Overall demand in the European SPVC market remains subdued and demand for domestic producers in EU28 countries was 3.2% lower for the first 6 months of the year compared to 2017. Total SPVC sales volumes were also lower than both the previous year and the previous quarter due to the aforementioned planned turnaround events. Average prices for General Purpose PVC were slightly lower than the same period last year and ethylene contract prices (as reported by IHS Markit) averaged €1,101 per tonne for the second quarter of 2018, compared to €1,038 per tonne over the same period last year. As a result, General Purpose SPVC margins over ethylene (using ratio of 50% ethylene per tonne of SPVC) decreased slightly in European markets, whilst margins on exports saw more significant reductions. Margins for Specialty PVC remain attractive, although slightly lower than the second quarter of 2017.

Implied European caustic soda demand (reported chlorine production, less reported caustic soda exports, plus the reported caustic soda stock change) was lower than the second quarter of 2017, suggesting that the European market is becoming more balanced. The Group’s total sales volumes were lower due to the cellroom closures at Martorell and Stenungsund. Caustic soda selling prices were higher, resulting in total caustic revenues being approximately 25% higher than the previous year despite the lower volumes. Average energy costs over the second quarter remained at relatively low levels, and consequently caustic soda margins over energy were significantly higher than the second quarter of last year and similar to the prior quarter.

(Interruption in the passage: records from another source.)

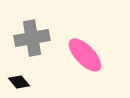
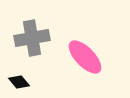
pink ellipse: moved 2 px down
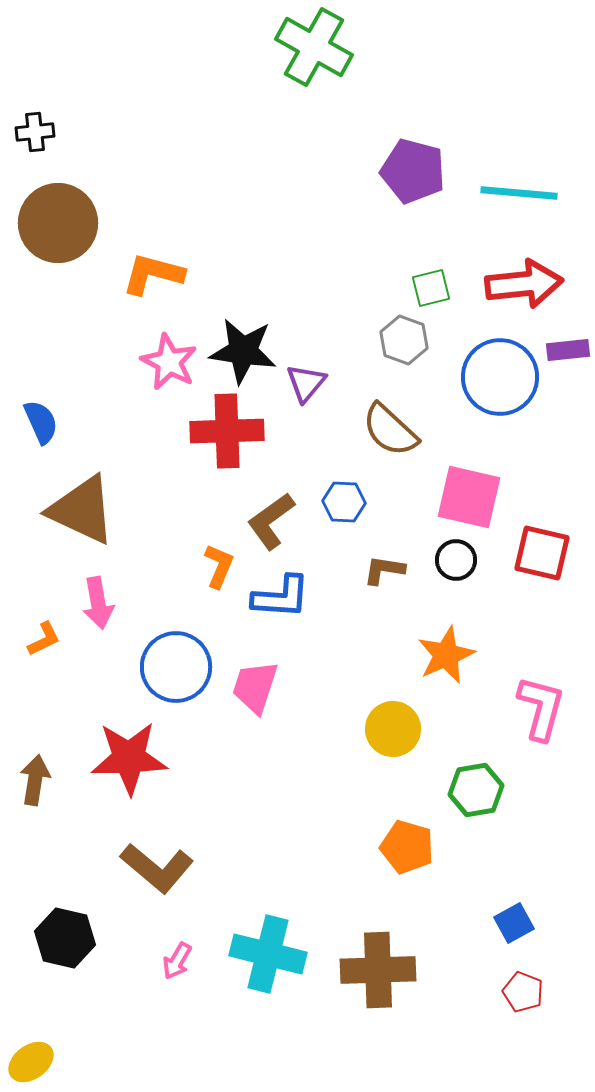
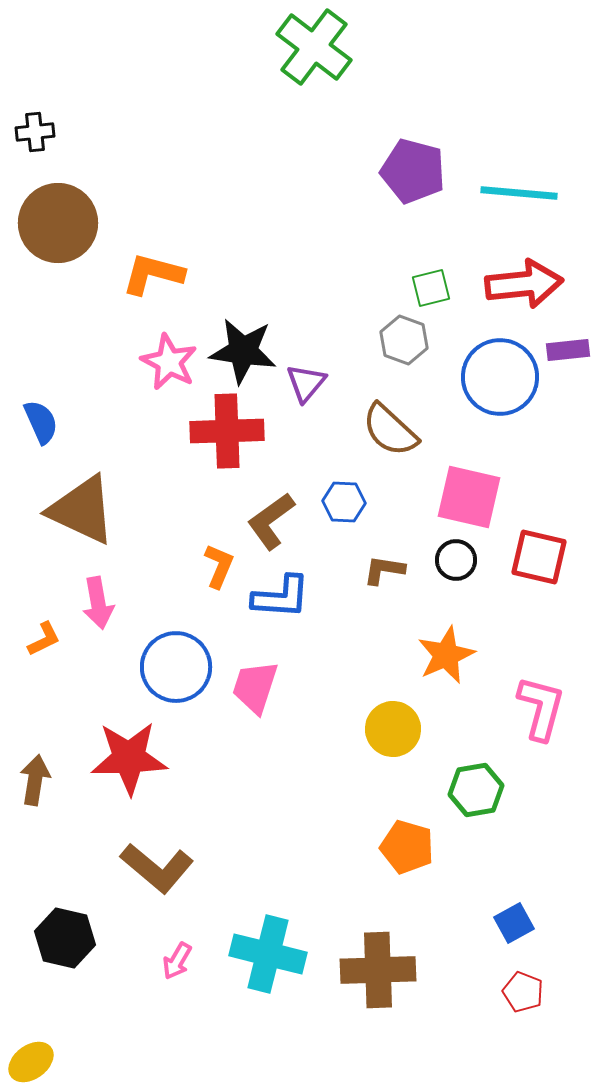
green cross at (314, 47): rotated 8 degrees clockwise
red square at (542, 553): moved 3 px left, 4 px down
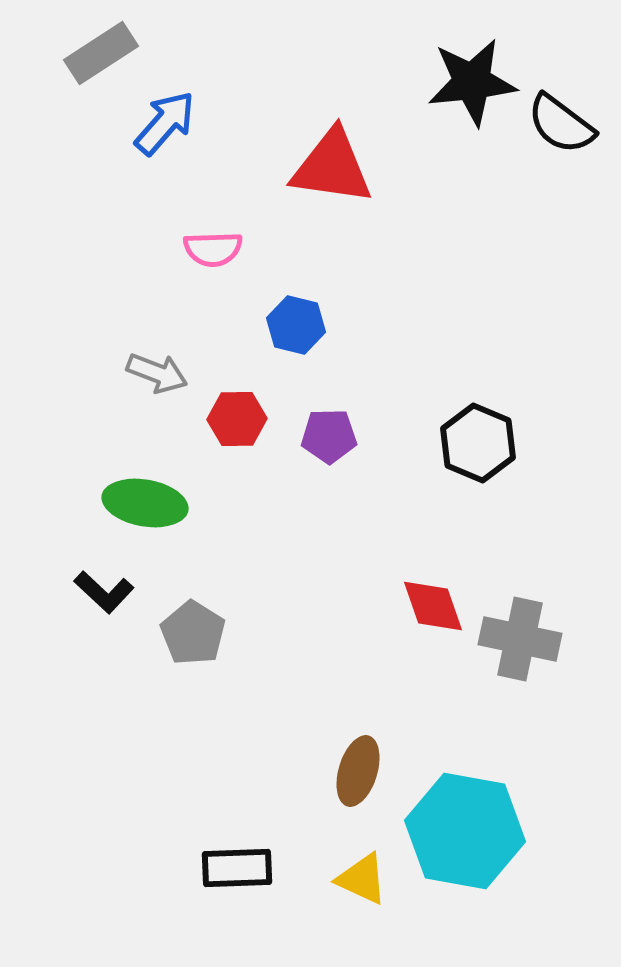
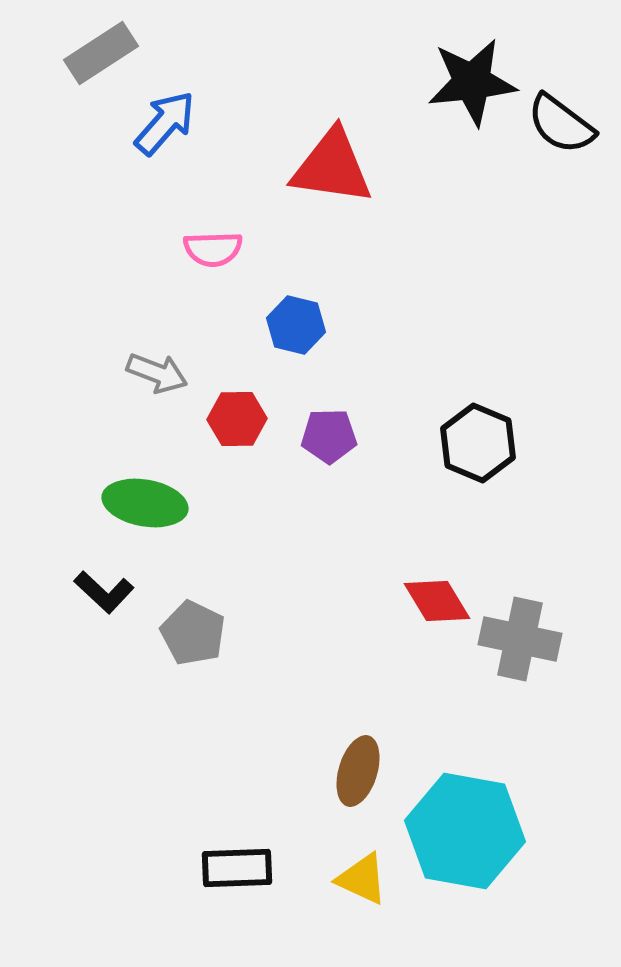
red diamond: moved 4 px right, 5 px up; rotated 12 degrees counterclockwise
gray pentagon: rotated 6 degrees counterclockwise
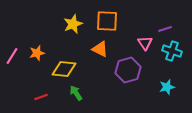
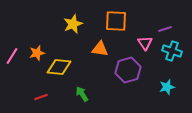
orange square: moved 9 px right
orange triangle: rotated 18 degrees counterclockwise
yellow diamond: moved 5 px left, 2 px up
green arrow: moved 6 px right, 1 px down
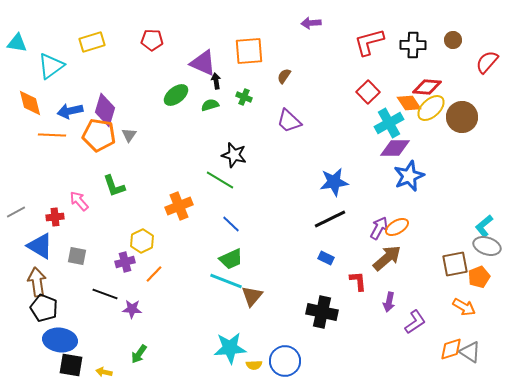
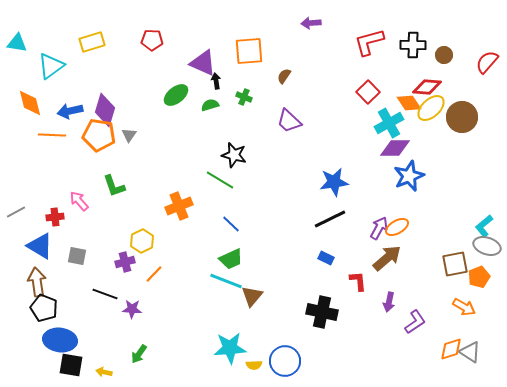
brown circle at (453, 40): moved 9 px left, 15 px down
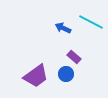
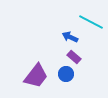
blue arrow: moved 7 px right, 9 px down
purple trapezoid: rotated 16 degrees counterclockwise
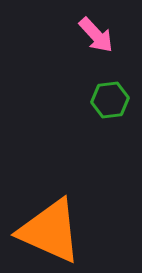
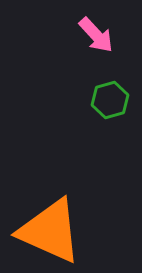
green hexagon: rotated 9 degrees counterclockwise
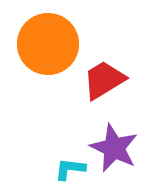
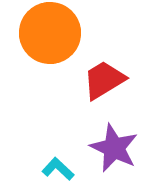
orange circle: moved 2 px right, 11 px up
cyan L-shape: moved 12 px left; rotated 36 degrees clockwise
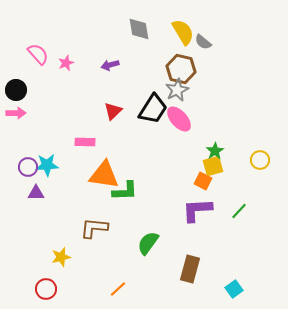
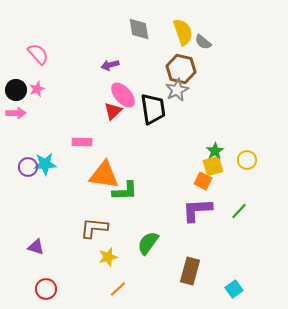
yellow semicircle: rotated 12 degrees clockwise
pink star: moved 29 px left, 26 px down
black trapezoid: rotated 40 degrees counterclockwise
pink ellipse: moved 56 px left, 24 px up
pink rectangle: moved 3 px left
yellow circle: moved 13 px left
cyan star: moved 2 px left, 1 px up
purple triangle: moved 54 px down; rotated 18 degrees clockwise
yellow star: moved 47 px right
brown rectangle: moved 2 px down
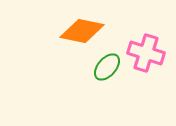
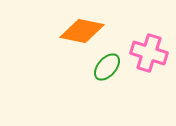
pink cross: moved 3 px right
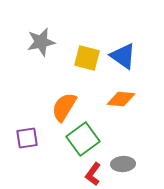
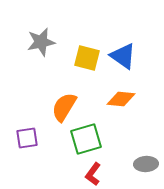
green square: moved 3 px right; rotated 20 degrees clockwise
gray ellipse: moved 23 px right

Net cash flow from operating activities was an inflow of €144 million for the quarter (and €240 million for the year to date). EBITDA of €209 million was reduced by €43 million of corporate tax payments and €23 million of pension/other provision outflows. Net Working Capital cash flows were relatively flat in the quarter.

Interest totaling €7.4 million was paid on Term Loans A and B in the quarter, along with €8.9 million of quarterly amortisation. On June 15, 2018 the Group repaid early €87.6 million of outstanding Term Loan A borrowings using cash on balance sheet. The amount of cash and cash equivalents at June 30, 2018 was €154 million. Net debt was approximately €682 million at June 30, 2018, compared to €764 million at March 31, 2018 and net debt leverage was approximately 0.9 times.

On June 29, 2018, the Group renegotiated its Receivable Securitisation Facility with its existing lenders. The facility size reduced from €300 million to €240 million and now matures on June 30, 2021. The Group has also benefitted from reduced interest costs going forward. No amounts had been drawn down against this facility as at June 30, 2018. On July 6, 2018, Moody’s upgraded the Group from a rating of B1 to Ba3, with a stable outlook.